Spectral energy distribution of M-subdwarfs: A study of their atmospheric properties

Context. M-type subdwarfs are metal-poor low-mass stars and are probes for the old populations in our Galaxy. Accurate knowledge of their atmospheric parameters and especially their composition is essential for understanding the chemical history of our Galaxy. Aims. The purpose of this work is to perform a detailed study of M-subdwarf spectra covering the full wavelength range from the optical to the near-infrared. It allows us to perform a more detailed analysis of the atmospheric composition in order to determine the stellar parameters, and to constrain the atmospheric models. The study will allow us to further understand physical and chemical processes such as increasing condensation of gas into dust, to point out the missing continuum opacities, and to see how the main band features are reproduced by the models.
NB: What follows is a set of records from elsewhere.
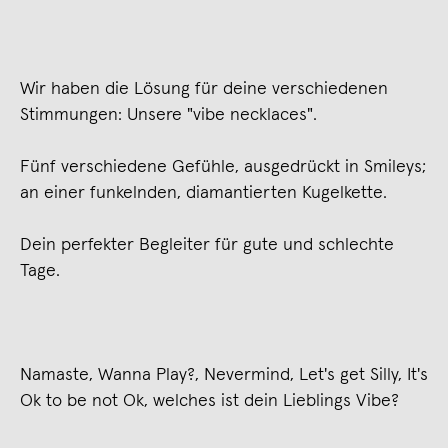
Wir haben die Lösung für deine verschiedenen
Stimmungen: Unsere "vibe necklaces".
Fünf verschiedene Gefühle, ausgedrückt in Smileys;
an einer funkelnden, diamantierten Kugelkette.
Dein perfekter Begleiter für gute und schlechte
Tage.
Namaste, Wanna Play?, Nevermind, Let's get Silly, It's
Ok to be not Ok, welches ist dein Lieblings Vibe?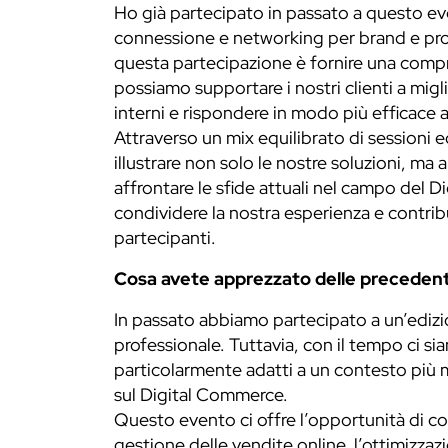
Ho già partecipato in passato a questo ev
connessione e networking per brand e profe
questa partecipazione è fornire una compr
possiamo supportare i nostri clienti a migl
interni e rispondere in modo più efficace 
Attraverso un mix equilibrato di sessioni 
illustrare non solo le nostre soluzioni, ma a
affrontare le sfide attuali nel campo del 
condividere la nostra esperienza e contribu
partecipanti.
Cosa avete apprezzato delle precedenti
In passato abbiamo partecipato a un’edizi
professionale. Tuttavia, con il tempo ci 
particolarmente adatti a un contesto più 
sul Digital Commerce.
Questo evento ci offre l’opportunità di con
gestione delle vendite online, l’ottimizzaz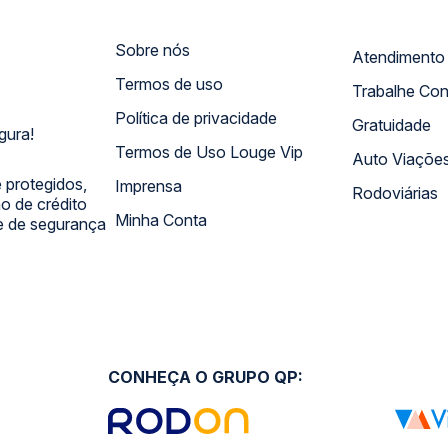
Sobre nós
Termos de uso
Trabalhe Co
Política de privacidade
Gratuidade
gura!
Termos de Uso Louge Vip
Auto Viaçõe
 protegidos,
Imprensa
Rodoviárias
 de crédito
Minha Conta
 e de segurança
CONHEÇA O GRUPO QP: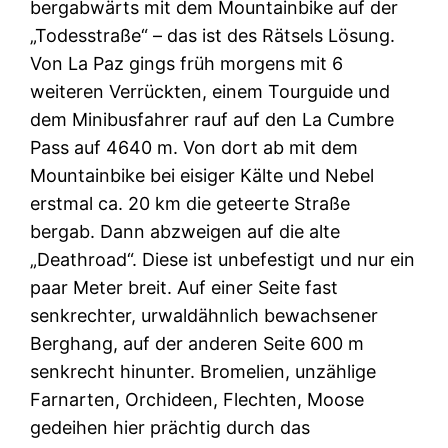
bergabwärts mit dem Mountainbike auf der
„Todesstraße“ – das ist des Rätsels Lösung.
Von La Paz gings früh morgens mit 6
weiteren Verrückten, einem Tourguide und
dem Minibusfahrer rauf auf den La Cumbre
Pass auf 4640 m. Von dort ab mit dem
Mountainbike bei eisiger Kälte und Nebel
erstmal ca. 20 km die geteerte Straße
bergab. Dann abzweigen auf die alte
„Deathroad“. Diese ist unbefestigt und nur ein
paar Meter breit. Auf einer Seite fast
senkrechter, urwaldähnlich bewachsener
Berghang, auf der anderen Seite 600 m
senkrecht hinunter. Bromelien, unzählige
Farnarten, Orchideen, Flechten, Moose
gedeihen hier prächtig durch das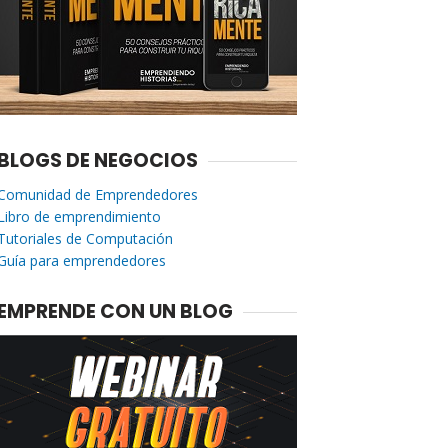
BLOGS DE NEGOCIOS
Comunidad de Emprendedores
Libro de emprendimiento
Tutoriales de Computación
Guía para emprendedores
EMPRENDE CON UN BLOG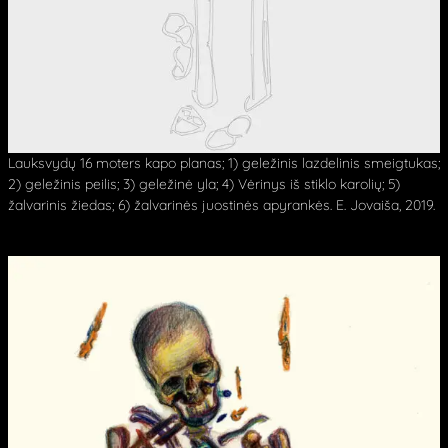
Lauksvydų 16 moters kapo planas; 1) geležinis lazdelinis smeigtukas;
2) geležinis peilis; 3) geležinė yla; 4) Vėrinys iš stiklo karolių; 5)
žalvarinis žiedas; 6) žalvarinės juostinės apyrankės. E. Jovaiša, 2019.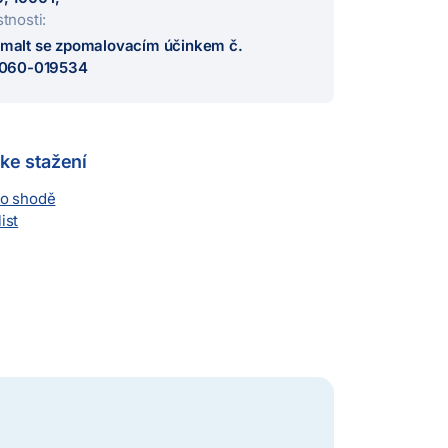
stnosti:
 malt se zpomalovacím účinkem č.
u 060-019534
ke stažení
 o shodě
ist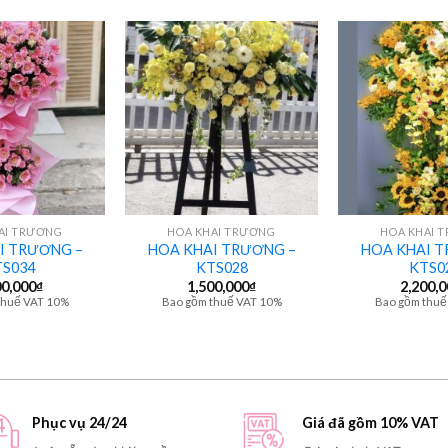
+
+
AI TRƯƠNG
HOA KHAI TRƯƠNG
HOA KHAI 
I TRƯƠNG –
HOA KHAI TRƯƠNG –
HOA KHAI T
S034
KTS028
KTS0
00,000
₫
1,500,000
₫
2,200,
thuế VAT 10%
Bao gồm thuế VAT 10%
Bao gồm thuế
Phục vụ 24/24
Giá đã gồm 10% VAT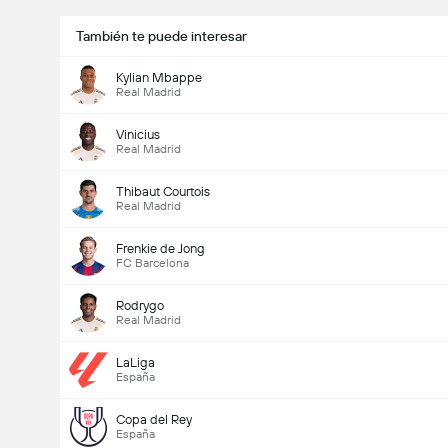
También te puede interesar
Kylian Mbappe
Real Madrid
Vinicius
Real Madrid
Thibaut Courtois
Real Madrid
Frenkie de Jong
FC Barcelona
Rodrygo
Real Madrid
LaLiga
España
Copa del Rey
España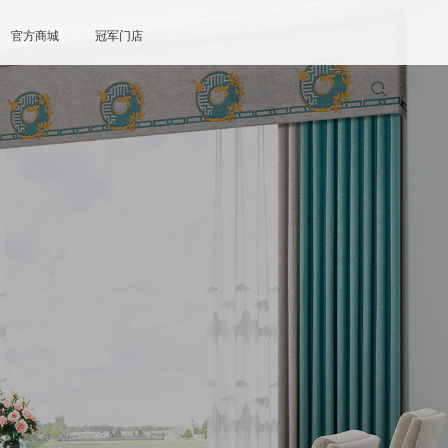
官方商城
冠军门店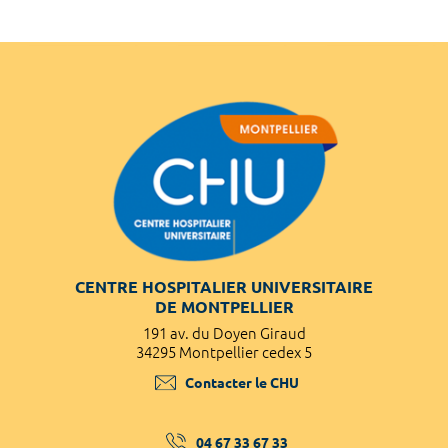
CENTRE HOSPITALIER UNIVERSITAIRE
DE MONTPELLIER
191 av. du Doyen Giraud
34295 Montpellier cedex 5
Contacter le CHU
04 67 33 67 33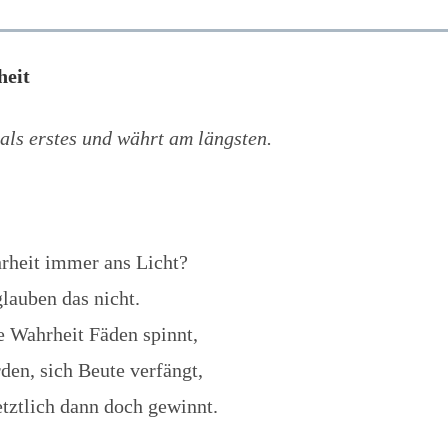
heit
 als erstes und währt am längsten.
heit immer ans Licht?
glauben das nicht.
ie Wahrheit Fäden spinnt,
den, sich Beute verfängt,
etztlich dann doch gewinnt.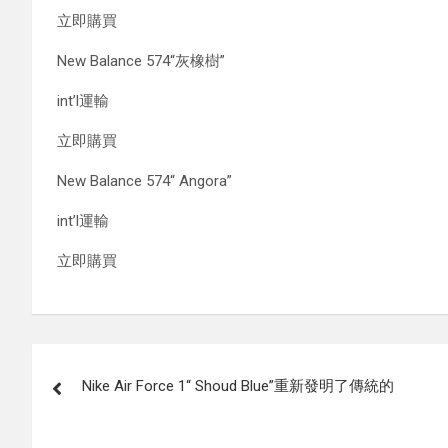
立即購買
New Balance 574“灰橡樹”
int’l運輸
立即購買
New Balance 574“ Angora”
int’l運輸
立即購買
Post
Nike Air Force 1“ Shoud Blue”重新發明了傳統的
navigation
The spectral resolution and the large wavelength coverage used is a unique combination that can constrain the processes that occur in a cool atmosphere. Methods. We obtained medium-resolution spectra (R = 5000-7000) over the wavelength range 0.3-2.5 mu m of ten M-type subdwarfs with X-shooter at VLT. These data constitute a unique atlas of M-subdwarfs from optical to near-infrared. We performed a spectral synthesis analysis using a full grid of synthetic spectra computed from BT-Settl models and obtained consistent stellar parameters such as effective temperature, surface gravity, and metallicity. Results. We show that state-of the-art atmospheric models correctly represent the overall shape of their spectral energy distribution, as well as atomic and molecular line profiles both in the optical and near-infrared. We find that the actual fitted gravities of almost all our sample are consistent with old objects, except for LHS 73 where it is found to be surprisingly low.